Combien de temps ai-je passé dans ce fauteuil, à boire et réfléchir ? Plus d’une plombe. D’ailleurs je pensais à quoi ? A l’affaire ou à ma vie ?
Faut te secouer, mon Totonio. Une nouvelle existence, c’est pas en buvant de la vodka que tu te l’organises.
Je me lève. Me semble que le plancher a un léger frémissement. Et puis non : il se stabilise.
Rassuré, je me rassois. Du moment que ça colle maintenant, ça collera aussi bien plus tard.
Ce qui me surprend le plus, dans tout ça, comme toujours, c’est moi. Je comporte si bizarrement, sans toujours avoir une idée maîtresse. Je procède à l’intuition. Au bon plaisir de mes indécisions. Ainsi, tiens, pourquoi ai-je fait grimper le colon et la pute dans cet appartement ? D’accord, ça m’a conduit à une découverte ; mais celle-ci n’était pas prévisible, pas même envisageable. Donc, en agissant gratuitement, j’ai obtenu du positif. Trop simple, mon lapin. Un locdu s’arrêterait là. Ne raisonnerait pas plus loin. Il se dirait : « Bon, ben c’est comme ça ! » Alors que ça n’est jamais comme ça. Ou si rarement…
Faut que je me contraigne à filer plus loin. Que j’explore les limbes de mon sub. En v’là un qui en sait chouille sur le sujet.
Alors j’essaie. Maintenant, ô mon Lecteur Détrempé, c’est la bouteille de whisky qui me fait de l’œil.
Un flacon d’Irish à étiquette noire et dorée, très véry nice. Elle clignote comme un feu d’ambulance.
Mais non, si je l’affronte, ce sera Fort Alamo dans ma soupente.
Je te disais quoi ?
A propos de mon subconscient ? T’ t’ rappelles déjà plus ? Oh, oui : il a commandé l’opération à cause de tu sais quoi ? Une obscure association d’idées.

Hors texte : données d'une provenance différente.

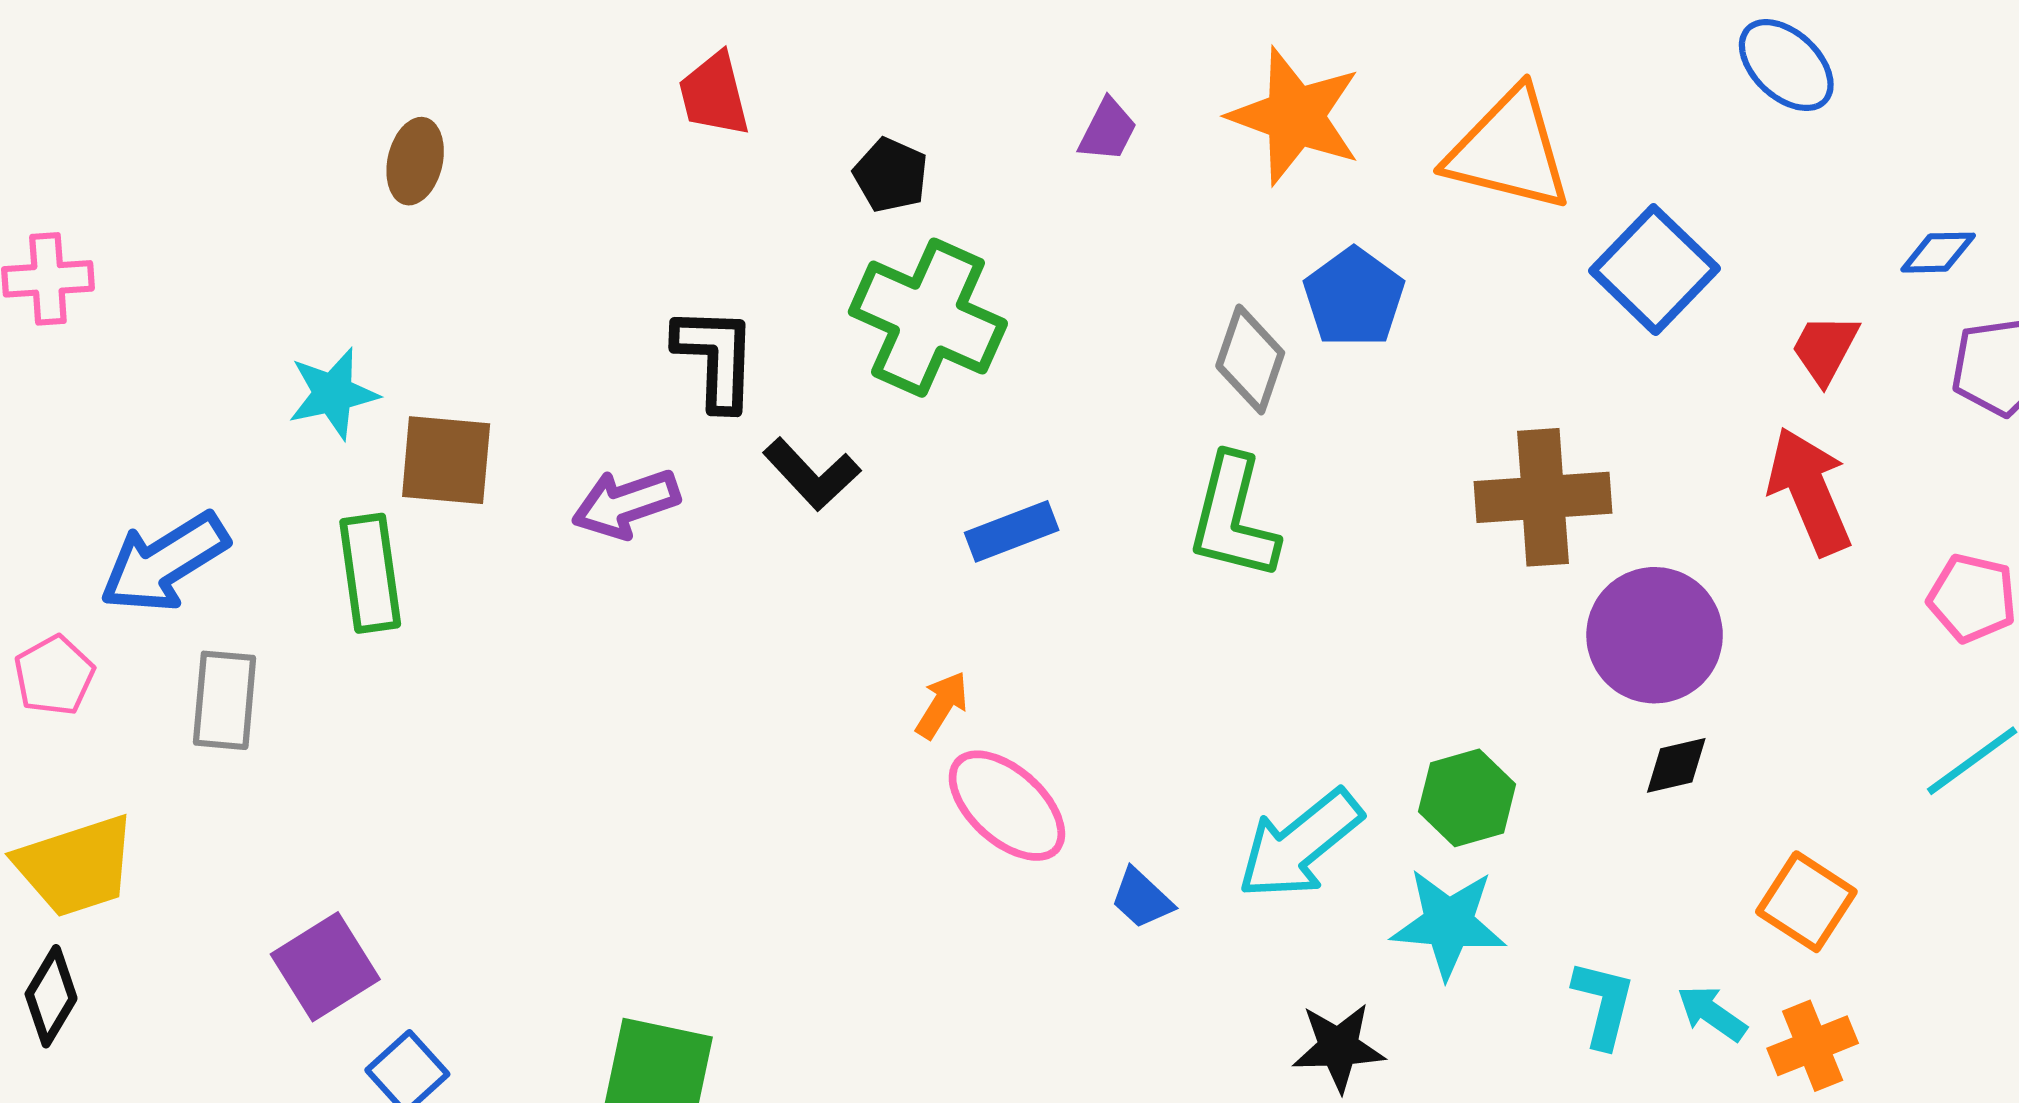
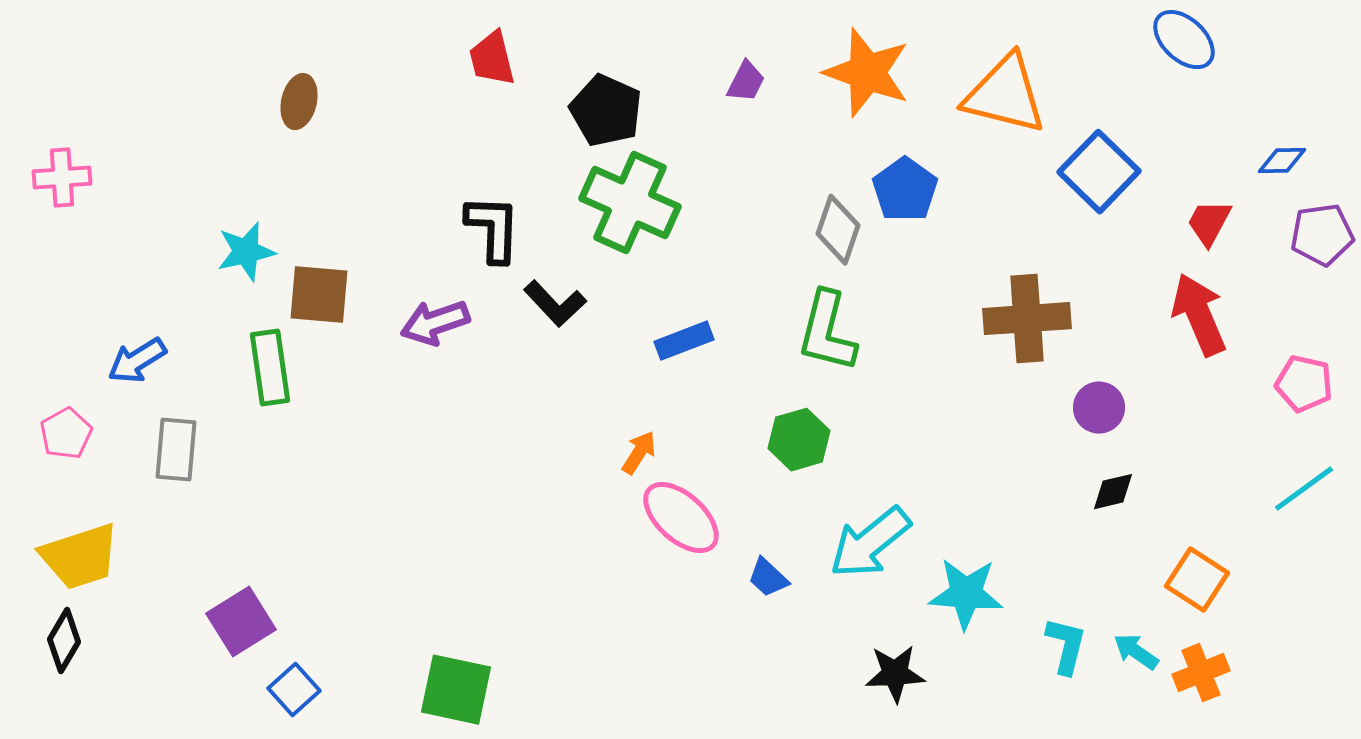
black pentagon: (891, 175) -> (606, 111), size x1.5
blue arrow: (164, 562) -> (137, 361), size x0.7
purple circle: (1655, 635) -> (1099, 408), size x0.6
green hexagon: (1467, 798) -> (799, 440), moved

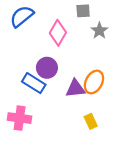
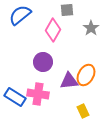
gray square: (83, 11) -> (67, 10), moved
blue rectangle: (34, 83) -> (15, 97), moved
pink cross: (20, 118) -> (38, 94), moved

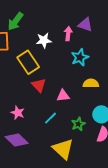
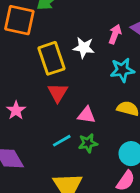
white star: (44, 40) -> (84, 48), moved
pink star: (18, 113) -> (16, 110), moved
green star: (78, 124) -> (88, 143), moved

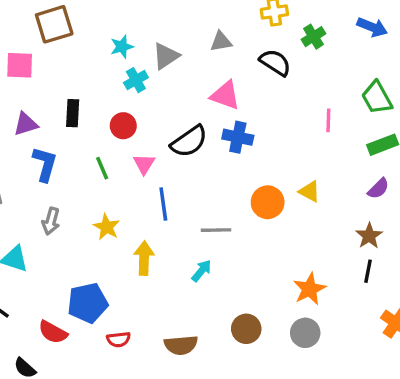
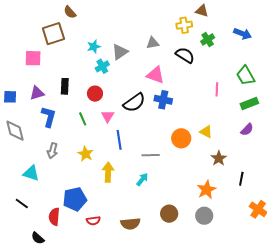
brown star: (369, 236) -> (219, 158), moved
red semicircle: (53, 332) -> (54, 217), turned 66

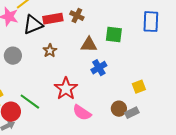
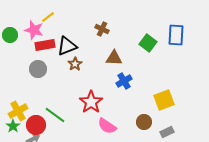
red rectangle: (53, 19) -> (45, 45), moved
black triangle: (33, 25) -> (67, 46), moved
green square: (114, 35) -> (148, 43), moved, turned 30
yellow square: (139, 87) -> (164, 100), size x1.5
gray rectangle: (132, 113) -> (167, 132), moved

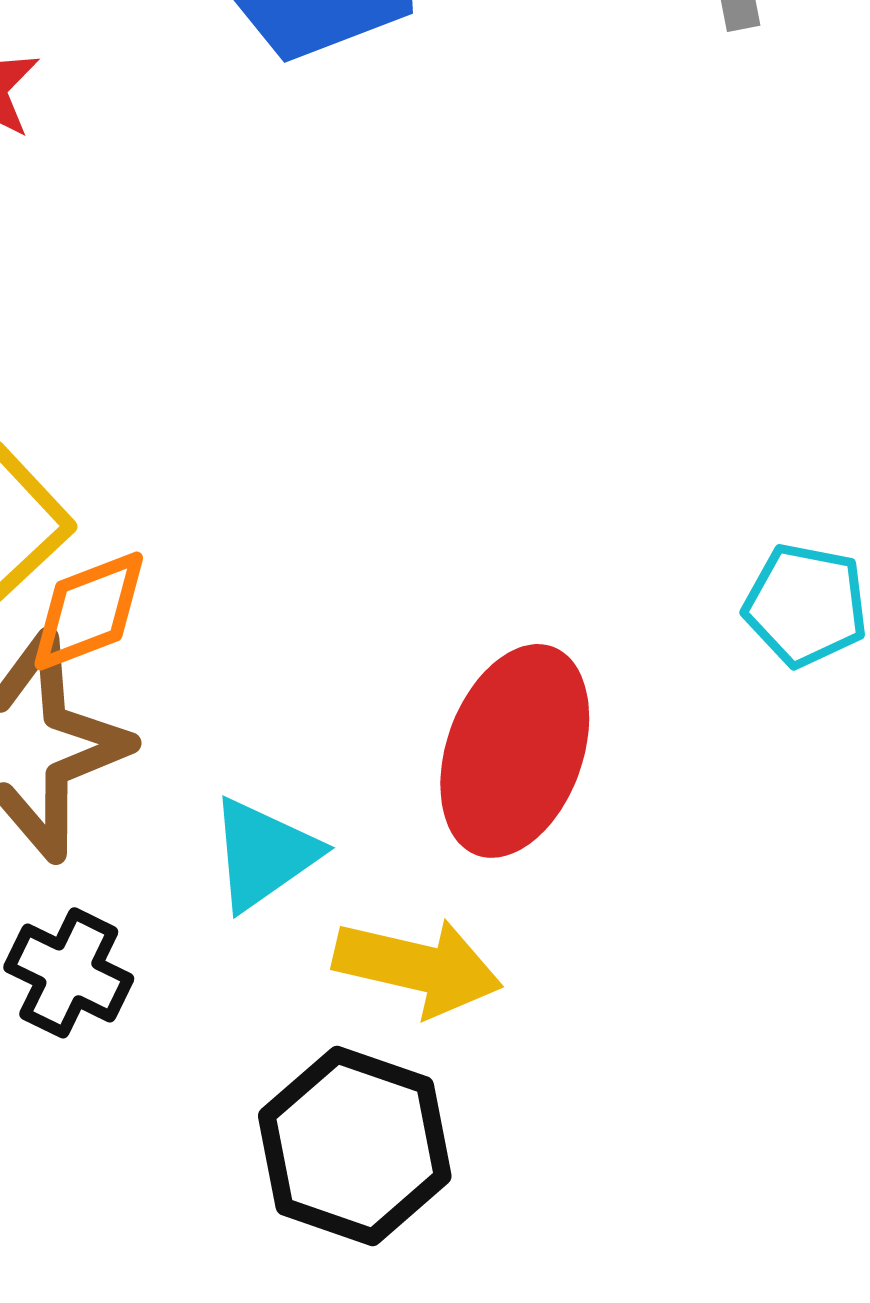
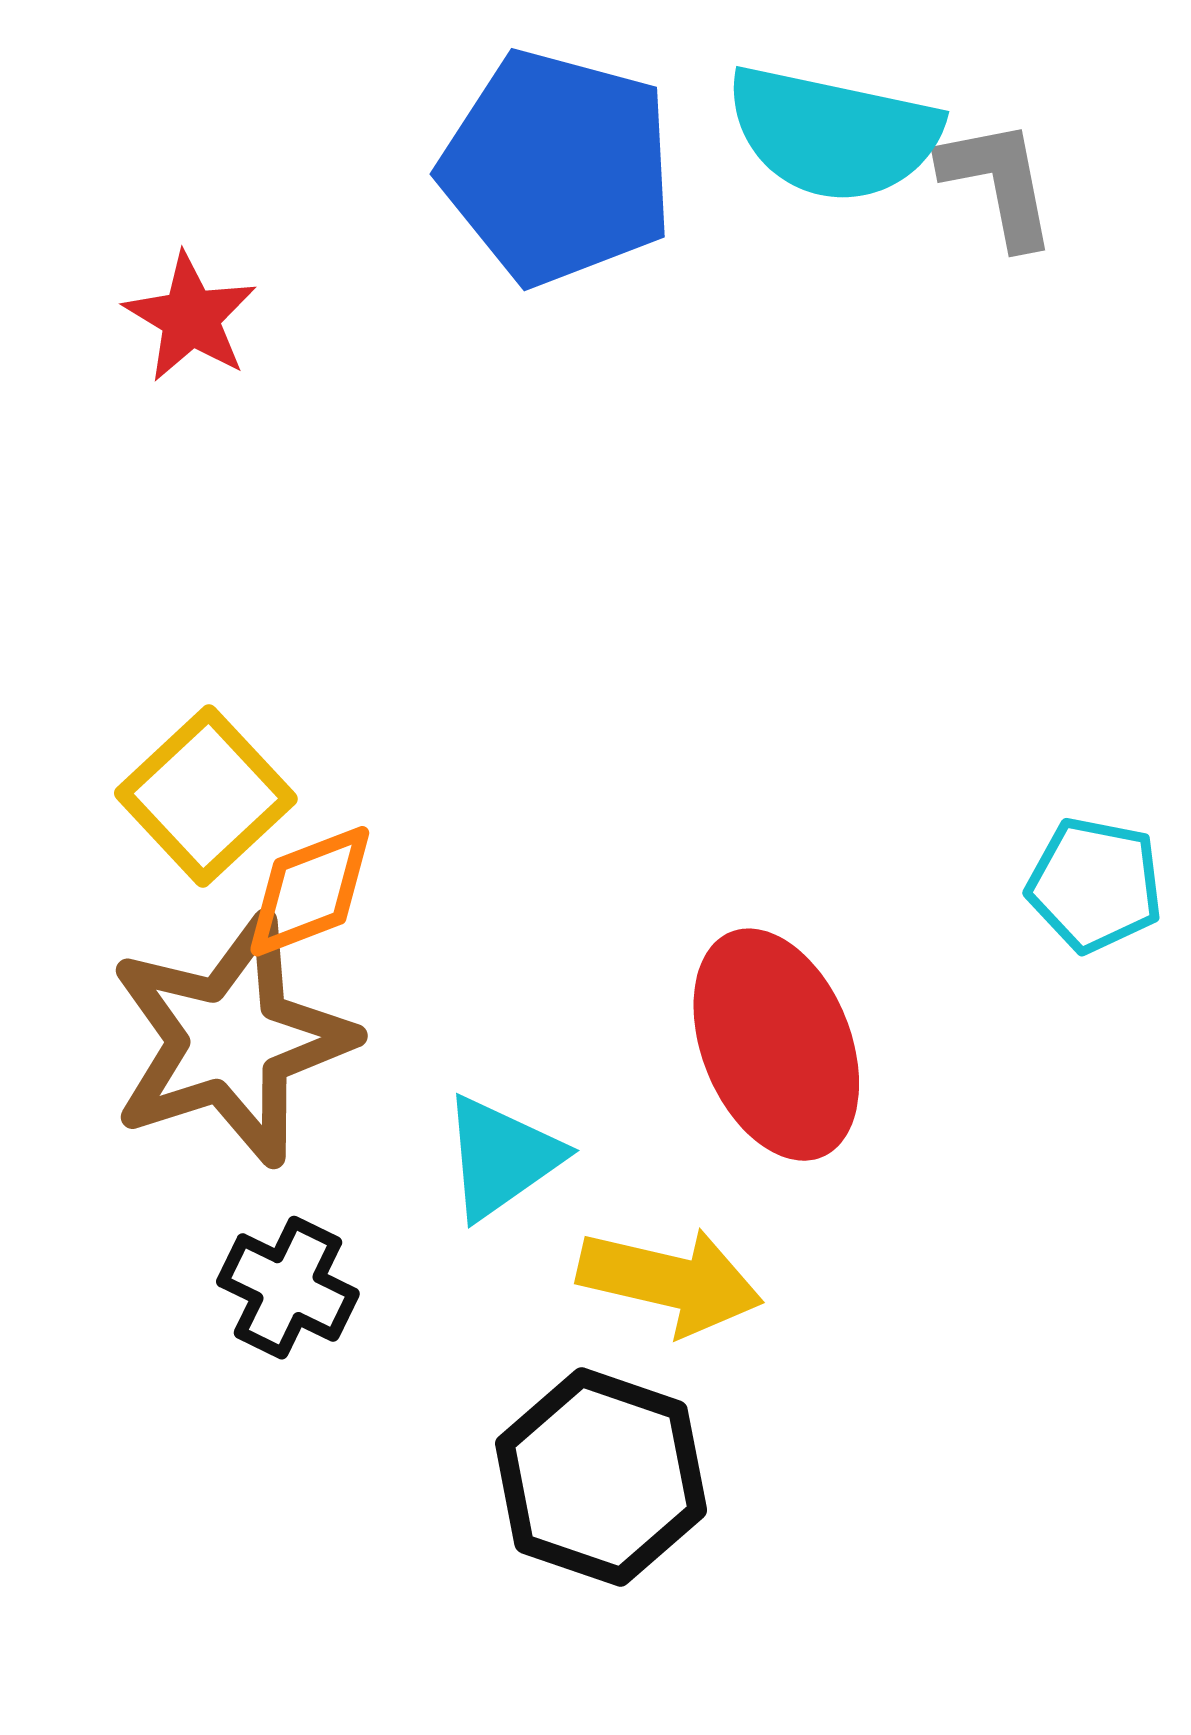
red ellipse: (515, 751) -> (776, 1045), turned -42

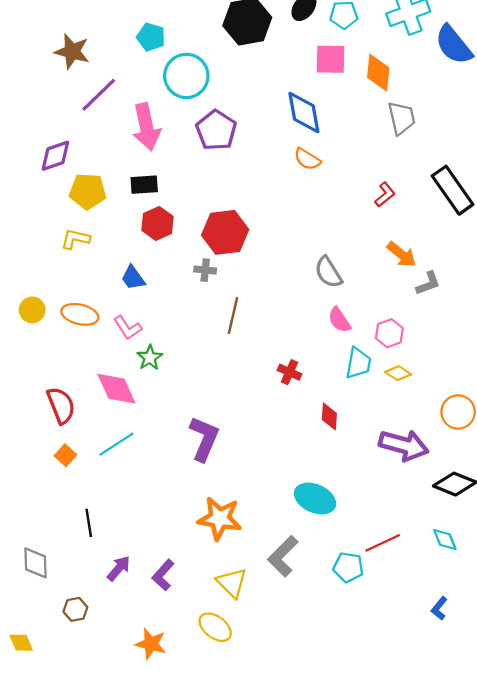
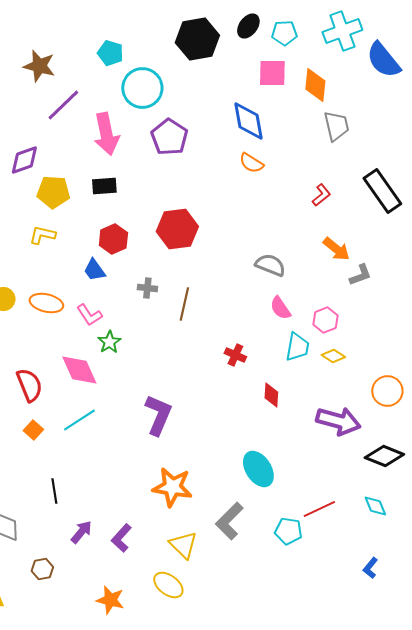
red hexagon: (158, 223) -> (113, 239), moved
gray cross: (205, 270) -> (147, 288), moved
gray semicircle: (328, 272) -> (270, 265), turned 144
cyan ellipse: (315, 499) -> (258, 469), turned 33

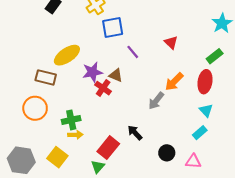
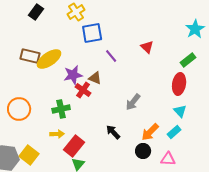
brown rectangle: (46, 77) -> (30, 56), moved
orange arrow: (174, 82) -> (150, 132), moved
green cross: (71, 120) -> (61, 109), moved
red rectangle: (108, 148) -> (74, 146), moved
yellow square: (57, 157) -> (29, 155), moved

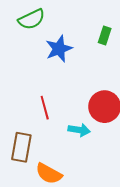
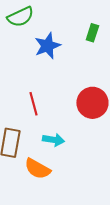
cyan arrow: (79, 130) -> (53, 140), moved

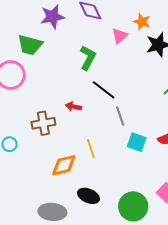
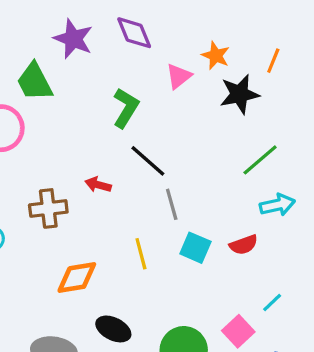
purple star: (52, 17) -> (73, 39), turned 30
green trapezoid: (30, 45) -> (35, 82), turned 44
yellow line: (91, 149) -> (141, 254), moved

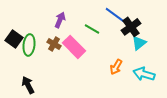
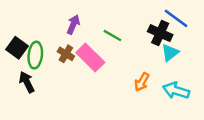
blue line: (115, 15) -> (176, 18), moved
black cross: (131, 27) -> (160, 33), turned -30
black arrow: (28, 85) -> (27, 82), moved

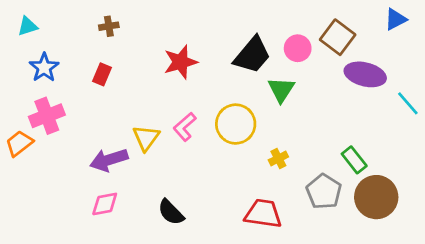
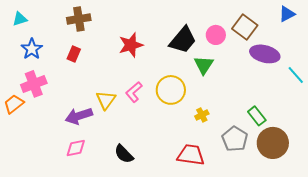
brown cross: (109, 26) -> (79, 19), size x1.6

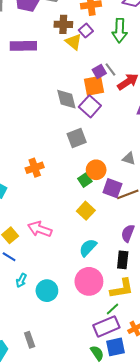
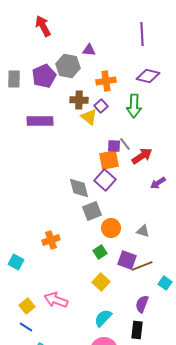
purple square: (99, 71) -> (114, 146), turned 32
gray diamond: (66, 99) -> (79, 188), moved
orange circle: (96, 170) -> (111, 228), moved

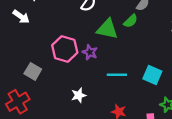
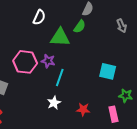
cyan line: (117, 75) -> (60, 77), moved, turned -60
white star: (79, 95) -> (54, 103), moved

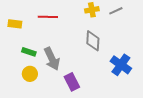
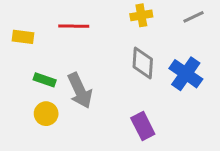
gray line: (116, 11) -> (194, 17), moved
blue cross: (121, 65) -> (186, 74), moved
purple rectangle: (72, 82) -> (143, 126), moved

Le processus, si j’essaie de le reconstituer, c’est environ ça : colonel-Julie… Julie-ancien espion nazi… Une vague parente, somme toute. La guerre. Julie la radasse s’est épongé deux anciens ennemis. Et puis après ? Si on se contentait de points communs aussi faiblards, dans notre job, on n’irait pas loin.
Je caresse la bouteille pleine. Je sais exactement le léger claquement qui se produirait si je dévissais le bouchon de métal pour la dévirginiser, cette quille.
Alors, quoi ? Rien qu’un mignon, un « baby » comme ils disent ces pafs-à-rade. Pour justifier l’effraction du goulot ? Un seul, promis, juré, foie de Santantonio !
Je tourne d’un coup sec. Le petit bruit charmeur se produit.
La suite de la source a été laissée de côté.